[[ Study material, beginning ]]

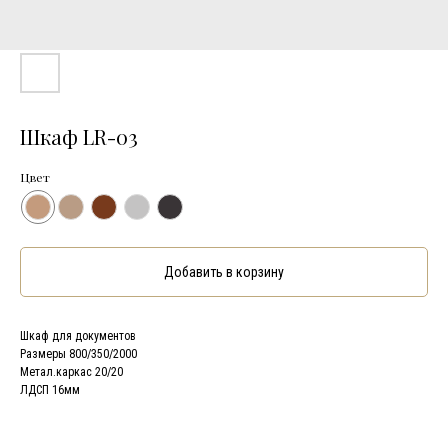
Шкаф LR-03
Цвет
Добавить в корзину
Шкаф для документов
Размеры 800/350/2000
Метал.каркас 20/20
ЛДСП 16мм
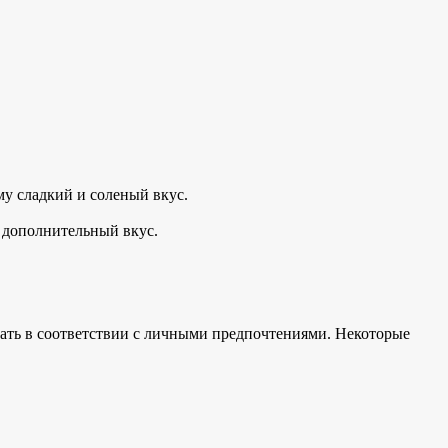
ему
сладкий и
соленый вкус
.
м дополнительный вкус.
елать в соответствии с личными предпочтениями. Некоторые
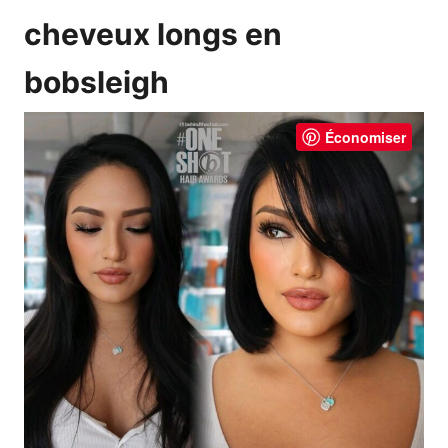
cheveux longs en
bobsleigh
Économiser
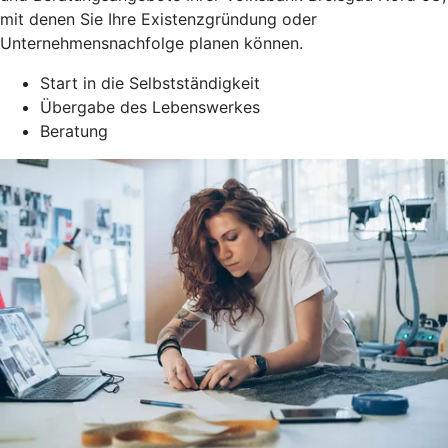
mit denen Sie Ihre Existenzgründung oder
Unternehmensnachfolge planen können.
Start in die Selbstständigkeit
Übergabe des Lebenswerkes
Beratung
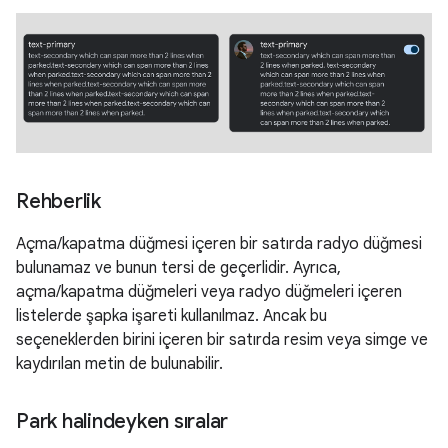
Rehberlik
Açma/kapatma düğmesi içeren bir satırda radyo düğmesi
bulunamaz ve bunun tersi de geçerlidir. Ayrıca,
açma/kapatma düğmeleri veya radyo düğmeleri içeren
listelerde şapka işareti kullanılmaz. Ancak bu
seçeneklerden birini içeren bir satırda resim veya simge ve
kaydırılan metin de bulunabilir.
Park halindeyken sıralar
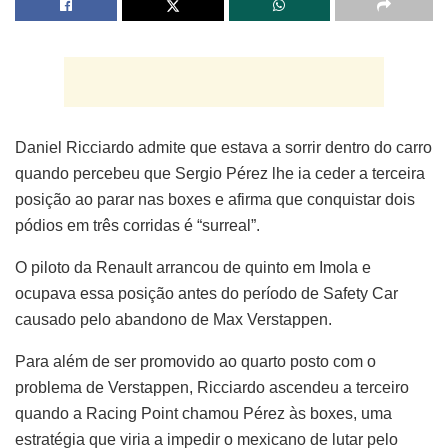
Daniel Ricciardo admite que estava a sorrir dentro do carro
quando percebeu que Sergio Pérez lhe ia ceder a terceira
posição ao parar nas boxes e afirma que conquistar dois
pódios em três corridas é “surreal”.
O piloto da Renault arrancou de quinto em Imola e
ocupava essa posição antes do período de Safety Car
causado pelo abandono de Max Verstappen.
Para além de ser promovido ao quarto posto com o
problema de Verstappen, Ricciardo ascendeu a terceiro
quando a Racing Point chamou Pérez às boxes, uma
estratégia que viria a impedir o mexicano de lutar pelo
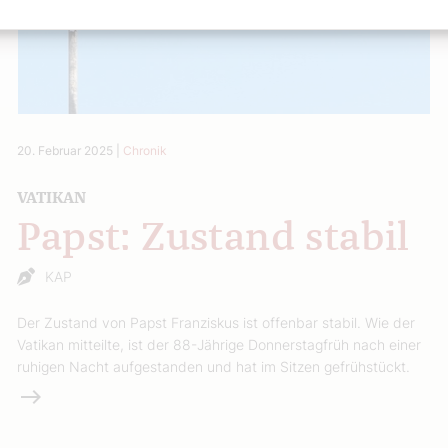
20. Februar 2025
|
Chronik
VATIKAN
Papst: Zustand stabil
KAP
Der Zustand von Papst Franziskus ist offenbar stabil. Wie der
Vatikan mitteilte, ist der 88-Jährige Donnerstagfrüh nach einer
ruhigen Nacht aufgestanden und hat im Sitzen gefrühstückt.
Weiterlesen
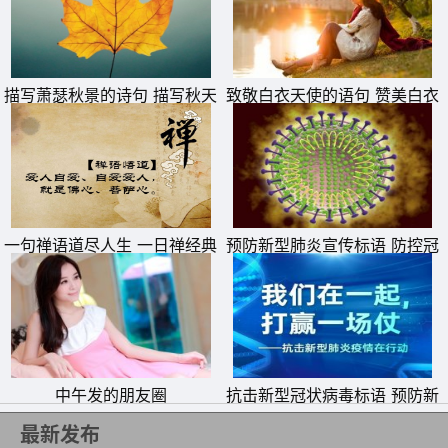
描写萧瑟秋景的诗句 描写秋天
致敬白衣天使的语句 赞美白衣
萧瑟秋季的诗句
天使一句话
一句禅语道尽人生 一日禅经典
预防新型肺炎宣传标语 防控冠
句子
状病毒疫情横幅警示标语
中午发的朋友圈
抗击新型冠状病毒标语 预防新
型肺炎从我做起横幅宣传语
最新发布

[[ Study material, end ]]

▶ [Task directions]
Your copy should hold every entry exactly as written, but none of the pictures.

▶ [Expected answer]
Шкаф LR-03
Цвет
Добавить в корзину
Шкаф для документов
Размеры 800/350/2000
Метал.каркас 20/20
ЛДСП 16мм
ему
сладкий и
соленый вкус
.
м дополнительный вкус.
елать в соответствии с личными предпочтениями. Некоторые
cheveux longs en
bobsleigh
Économiser
mit denen Sie Ihre Existenzgründung oder
Unternehmensnachfolge planen können.
Start in die Selbstständigkeit
Übergabe des Lebenswerkes
Beratung
Rehberlik
Açma/kapatma düğmesi içeren bir satırda radyo düğmesi
bulunamaz ve bunun tersi de geçerlidir. Ayrıca,
açma/kapatma düğmeleri veya radyo düğmeleri içeren
listelerde şapka işareti kullanılmaz. Ancak bu
seçeneklerden birini içeren bir satırda resim veya simge ve
kaydırılan metin de bulunabilir.
Park halindeyken sıralar
Daniel Ricciardo admite que estava a sorrir dentro do carro
quando percebeu que Sergio Pérez lhe ia ceder a terceira
posição ao parar nas boxes e afirma que conquistar dois
pódios em três corridas é “surreal”.
O piloto da Renault arrancou de quinto em Imola e
ocupava essa posição antes do período de Safety Car
causado pelo abandono de Max Verstappen.
Para além de ser promovido ao quarto posto com o
problema de Verstappen, Ricciardo ascendeu a terceiro
quando a Racing Point chamou Pérez às boxes, uma
estratégia que viria a impedir o mexicano de lutar pelo
20. Februar 2025
|
Chronik
VATIKAN
Papst: Zustand stabil
KAP
Der Zustand von Papst Franziskus ist offenbar stabil. Wie der
Vatikan mitteilte, ist der 88-Jährige Donnerstagfrüh nach einer
ruhigen Nacht aufgestanden und hat im Sitzen gefrühstückt.
Weiterlesen
描写萧瑟秋景的诗句 描写秋天
致敬白衣天使的语句 赞美白衣
萧瑟秋季的诗句
天使一句话
一句禅语道尽人生 一日禅经典
预防新型肺炎宣传标语 防控冠
句子
状病毒疫情横幅警示标语
中午发的朋友圈
抗击新型冠状病毒标语 预防新
型肺炎从我做起横幅宣传语
最新发布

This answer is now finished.